The proposed prediction test needs only the antenatal fasting glucose (at the time of antenatal OGTT) and HbA1c, usually measured soon after the diagnosis of GDM for clinical use. Thus, no additional tests/costs are involved, and is easy to use by healthcare professionals. The information theory analysis proposes different cut-offs for classification according to the requirement of ruling-in or ruling-out the prediabetes condition in GDM-diagnosed women. All women diagnosed with GDM during pregnancy are recommended to have annual screening,25,31 although the compliance is currently poor.5,24 Therefore, we can allow for more false positives than false negatives and propose cout = 0.140 as the optimal cut-off for classification. However, in low-resource settings, we can primarily focus on women with P (prediabetes) ≥ cin = 0.381 and then consider women with P (prediabetes) ≥ cin−out = 0.260 in the following step. If resource constraint is not an issue, we can target women with P (prediabetes) ≥ cout = 0.140 as well. Targeting GDM women stepwise according to their risk of developing prediabetes is more personalized than the blanket approach of targeting all women with GDM. This could be a pragmatic approach in settings with limited resources. The desired cut-off out of cin, cout, or cin−out can be chosen depending upon the purpose and setting in which this diagnostic test is used.

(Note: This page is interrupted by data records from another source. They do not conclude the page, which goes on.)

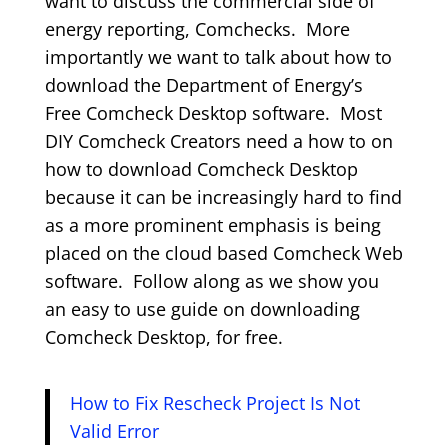
want to discuss the commercial side of
energy reporting, Comchecks. More
importantly we want to talk about how to
download the Department of Energy’s
Free Comcheck Desktop software. Most
DIY Comcheck Creators need a how to on
how to download Comcheck Desktop
because it can be increasingly hard to find
as a more prominent emphasis is being
placed on the cloud based Comcheck Web
software. Follow along as we show you
an easy to use guide on downloading
Comcheck Desktop, for free.
How to Fix Rescheck Project Is Not
Valid Error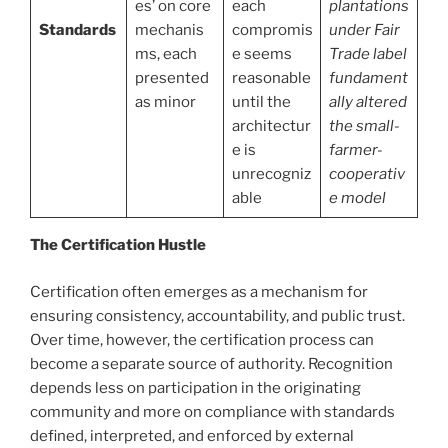
es’ on core
each
plantations
Standards
mechanis
compromis
under Fair
ms, each
e seems
Trade label
presented
reasonable
fundament
as minor
until the
ally altered
architectur
the small-
e is
farmer-
unrecogniz
cooperativ
able
e model
The Certification Hustle
Certification often emerges as a mechanism for
ensuring consistency, accountability, and public trust.
Over time, however, the certification process can
become a separate source of authority. Recognition
depends less on participation in the originating
community and more on compliance with standards
defined, interpreted, and enforced by external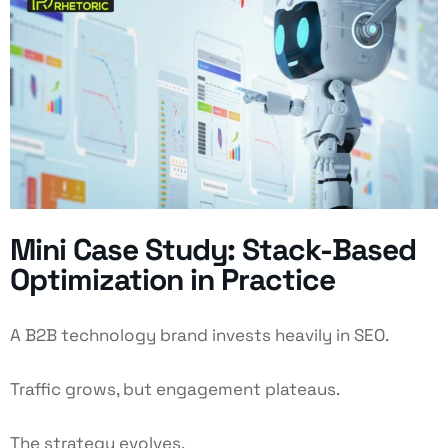
Mini Case Study: Stack-Based
Optimization in Practice
A B2B technology brand invests heavily in SEO.
Traffic grows, but engagement plateaus.
The strategy evolves.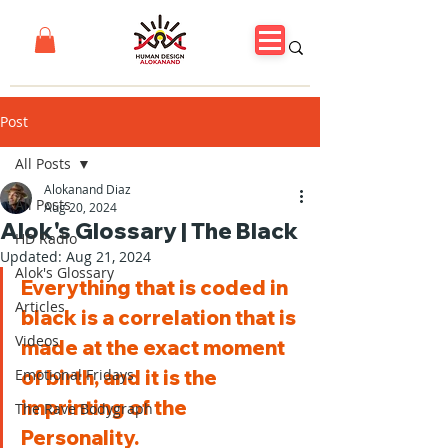
Post
All Posts
Alokanand Diaz
All Posts
Aug 20, 2024
Alok's Glossary | The Black
HD Radio
Updated:
Aug 21, 2024
Alok's Glossary
Everything that is coded in 
Articles
black is a correlation that is 
Videos
made at the exact moment 
Emotional Fridays
of birth, and it is the 
imprinting of the 
The Rave Bodygraph
Personality.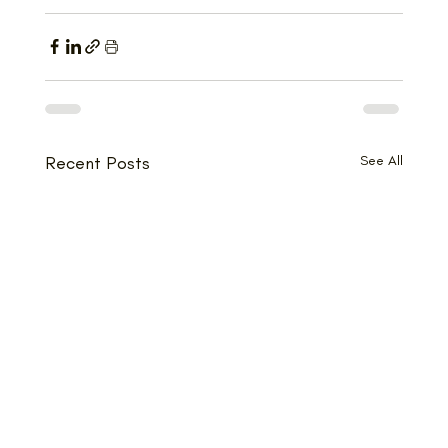
Recent Posts
See All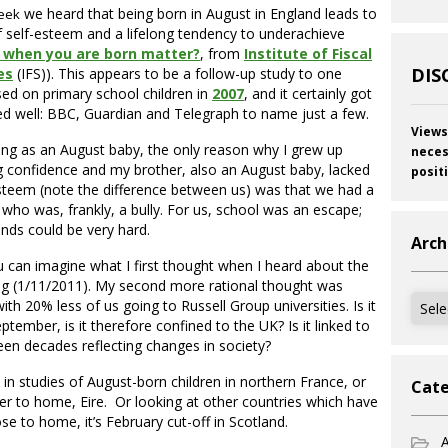
we heard that being born in August in England leads to
eek
f self-esteem and a lifelong tendency to underachieve
 when you are born matter?
, from
Institute of Fiscal
DIS
es
(IFS)). This appears to be a follow-up study to one
ed on primary school children in
2007
, and it certainly got
d well: BBC, Guardian and Telegraph to name just a few.
Views
ng as an August baby, the only reason why I grew up
neces
g confidence and my brother, also an August baby, lacked
posit
steem (note the difference between us) was that we had a
 who was, frankly, a bully. For us, school was an escape;
ds could be very hard.
Arch
 can imagine what I first thought when I heard about the
 (1/11/2011). My second more rational thought was
Archi
th 20% less of us going to Russell Group universities. Is it
eptember, is it therefore confined to the UK? Is it linked to
een decades reflecting changes in society?
in studies of August-born children in northern France, or
Cate
ser to home, Eire. Or looking at other countries which have
ose to home, it’s February cut-off in Scotland.
A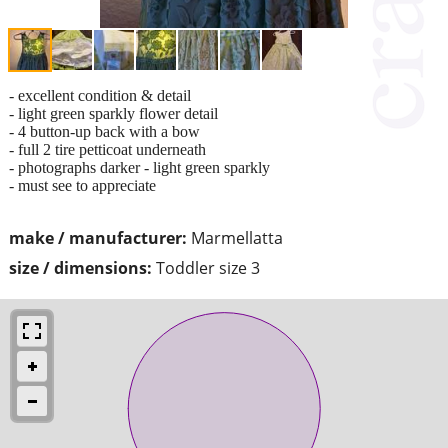
- excellent condition & detail
- light green sparkly flower detail
- 4 button-up back with a bow
- full 2 tire petticoat underneath
- photographs darker - light green sparkly
- must see to appreciate
make / manufacturer:
Marmellatta
size / dimensions:
Toddler size 3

Postpartum weight loss has been shown to reduce the risk of incidence of T2DM and recurrent GDM in the subsequent pregnancy.32,33 However, initiating such lifestyle interventions can be difficult due to lack of personalization and may not produce optimum results due to poor adherence by the women.34 Our approach to identifying women with a high risk of prediabetes (using any ‘c’) can provide an improved understanding of individualized prediabetes risk which can be used to target women for interventions (diet and lifestyle, encourage breastfeeding, etc) for postpartum weight loss. This can in turn improve their T2DM and CVD risk profile. Women are most conducive to interventions during pregnancy and also maintain close contact with healthcare professionals. Identifying the high-risk women during the antenatal visits will help the healthcare professionals to implement necessary interventions throughout the remaining pregnancy period, and also encourage postpartum follow-up. These strategies can include personalized monitoring, education and support on lifestyle changes and early treatment, if necessary, for high risk women. Inexpensive medications such as metformin have been shown to prevent type 2 diabetes in women with a history of GDM and may provide added benefit in high risk women. In addition, empowering high risk women with knowledge about healthy lifestyle choices, self-care practices, and potential risk factors can facilitate informed decision-making and sustained behavior change.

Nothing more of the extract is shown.